PDA

View Full Version : Robots.txt and Sitemaps



ShoreCon
05-07-2007, 10:24 AM
Hi Everyone!

It occurred to me recently that with a really detailed robots.txt file, couldn't this act just like a sitemap for the search engines?

Of course I realize it is still important to have a sitemap page in many respects, but wouldn't/couldn't a robots.txt file work in much the same way?

Here is the basic format of a robots file:

User-agent: *
Allow: /
Disallow: /cgi-bin/

What if you had a detailed list of "Allowed" files or directories in the list? By definition, wouldn't that simply do the trick . . .

Just a thought.

Cheers!

fctoma
05-07-2007, 03:32 PM
I don't think anything should, or does, replace a normal site map. One reason is for the visitors. A normal site map is broken into various categories (maybe by product, area of coverage) with the respective links below. Quite a few larger sites have their 404 pointing to their sitemap.

Plus, another reason is obviously for onsite links to all your pages.

Best of luck!

Frank in Idaho

SummitPK
05-07-2007, 04:04 PM
Probably.

I too am not at my PC. I'm off climbing in beautiful Ouray, Colorado, then soaking in the hot springs with a beer.

zepop
05-07-2007, 04:07 PM
While what you state seems logical it is not historicly correct read what wikipedia explains to us.

http://en.wikipedia.org/wiki/Robots.txt

From Wikipedia, the free encyclopedia
(Redirected from Robots.txt)
Jump to: navigation, search

The robots exclusion standard, also known as the Robots Exclusion Protocol or robots.txt protocol is a convention to prevent cooperating web spiders and other web robots from accessing all or part of a website which is, otherwise, publicly viewable. Robots are often used by search engines to categorize and archive web sites, or by webmasters to proofread source code. A robots.txt file on a website will function as a request that specified robots ignore specified files or directories in their search.

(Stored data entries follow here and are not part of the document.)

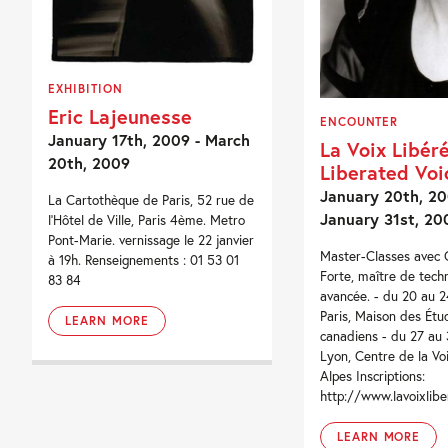
EXHIBITION
Eric Lajeunesse
ENCOUNTER
January 17th, 2009 - March
La Voix Libér
20th, 2009
Liberated Voi
January 20th, 20
La Cartothèque de Paris, 52 rue de
January 31st, 20
l'Hôtel de Ville, Paris 4ème. Metro
Pont-Marie. vernissage le 22 janvier
Master-Classes avec 
à 19h. Renseignements : 01 53 01
Forte, maître de tech
83 84
avancée. - du 20 au 24
Paris, Maison des Étu
LEARN MORE
canadiens - du 27 au 3
Lyon, Centre de la Vo
Alpes Inscriptions:
http://www.lavoixlibe
LEARN MORE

This might be, for example, out of a preference for privacy from search engine results, or the belief that the content of the selected directories might be misleading or irrelevant to the categorization of the site as a whole, or out of a desire that an application only operate on certain data.

The protocol, however, is purely advisory. It relies on the cooperation of the web robot, so that marking an area of a site out of bounds with robots.txt does not guarantee privacy. Some web site administrators have tried to use the robots file to make private parts of a website invisible to the rest of the world, but the file is necessarily publicly available and its content is easily checked by anyone with a web browser.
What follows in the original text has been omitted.